As the new President and CEO of Grand Rapids-area Interurban Transit Partnership, known as The Rapid, Andrew Johnson hopes to leverage existing business support to grow the operation. Having previously served as the COO of the Champaign-Urbana Mass Transit District in central Illinois, Johnson views West Michigan’s “diversified” economy as a perfect place to start in working toward better transit service. He spoke with MiBiz about the future of The Rapid and how bus service fits into mobility in West Michigan.
How has your past experience prepared you to run a system like The Rapid?
Champaign-Urbana has great ridership because it’s got that built-in student base (from the University of Illinois), but locally, it’s not nearly as large — not even close to as large — as the Grand Rapids region. The Grand Rapids area is just really attractive in that it’s very supportive of public transportation, but at the same time, it’s really got more of a booming economy that’s more diversified as well. Whereas, I am coming from a university town where the university was what was going on.
What does that diversified economy mean for transit?
We’ve got more of a diverse base of industry and service. That allows somebody like me, who really loves public transportation from the standpoint of the impact that we can make in the community, as opposed to the private sector where I was for a while where it was all about that bottom line and everything. You can see every day how you’re impacting the community, and that’s really worth it to me.
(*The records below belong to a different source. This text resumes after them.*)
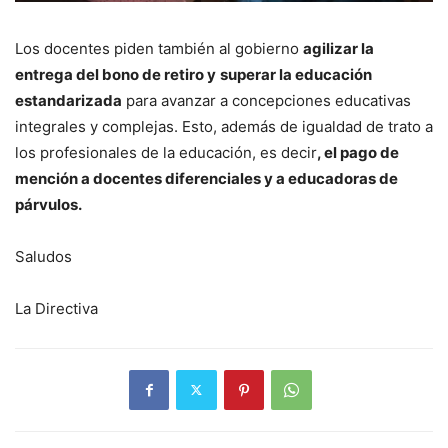
Los docentes piden también al gobierno
agilizar la
entrega del bono de retiro y
superar la educación
estandarizada
para avanzar a concepciones educativas
integrales y complejas. Esto, además de igualdad de trato a
los profesionales de la educación, es decir
, el pago de
mención a docentes diferenciales y a educadoras de
párvulos.
Saludos
La Directiva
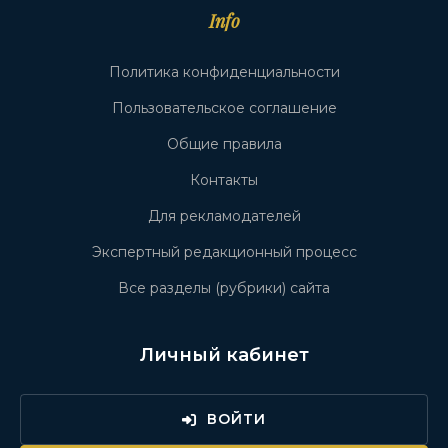
Info
Политика конфиденциальности
Пользовательское соглашение
Общие правила
Контакты
Для рекламодателей
Экспертный редакционный процесс
Все разделы (рубрики) сайта
Личный кабинет
ВОЙТИ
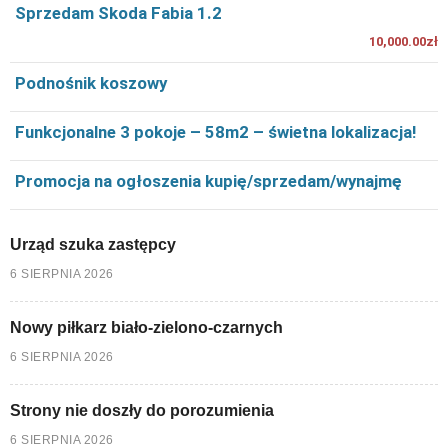
Sprzedam Skoda Fabia 1.2
10,000.00zł
Podnośnik koszowy
Funkcjonalne 3 pokoje – 58m2 – świetna lokalizacja!
Promocja na ogłoszenia kupię/sprzedam/wynajmę
Urząd szuka zastępcy
6 SIERPNIA 2026
Nowy piłkarz biało-zielono-czarnych
6 SIERPNIA 2026
Strony nie doszły do porozumienia
6 SIERPNIA 2026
Michigan is the car state. What’s your perception of how West Michigan uses transit? What do you see as the opportunities to expand upon that?
I look at it as there is a commitment to the concept of mobility. There is a recognition that there is great value in public transportation and that businesses throughout the region actively seek out ways to utilize public transportation. I think though, like the rest of the industry, we haven’t quite figured out how to harness that total mobility model yet.
What do you mean by that?
We can’t silo ourselves as, ‘We just do the buses. We’re not worried about anything else.’ We want to be able to give everyone here that same level of accessibility to transportation that isn’t their private car, through a variety of choices. I think with our partnerships with Grand Rapids, with some of the local businesses, we’re really working toward that. We haven’t quite found the formula yet, but the resources are being put into it so I am confident we will.
What other regions might you borrow best practices from?
Right off the top of my head, in Florida, the Tampa Bay area, they’ve partnered with Uber and Lyft to try to figure out some of the first mile/last mile (challenges). Also, (with) the choice riders (i.e., people with access to other modes of transit who still use public transit), you don’t necessarily want the density that you find on a public transit business, but (they) still don’t necessarily want to be driving themselves.
In your role as the CEO of one of the state’s largest transit systems, are there are certain policies you want to advocate for?
First and foremost, my job and the job of everyone here is to promote the value of public transportation and mobility. You can’t change the funding models until everyone truly believes that, ‘Hey, we have to have this. This is going to benefit everybody, not just a certain segment of the community. Let’s sit down and talk about how we can do this.’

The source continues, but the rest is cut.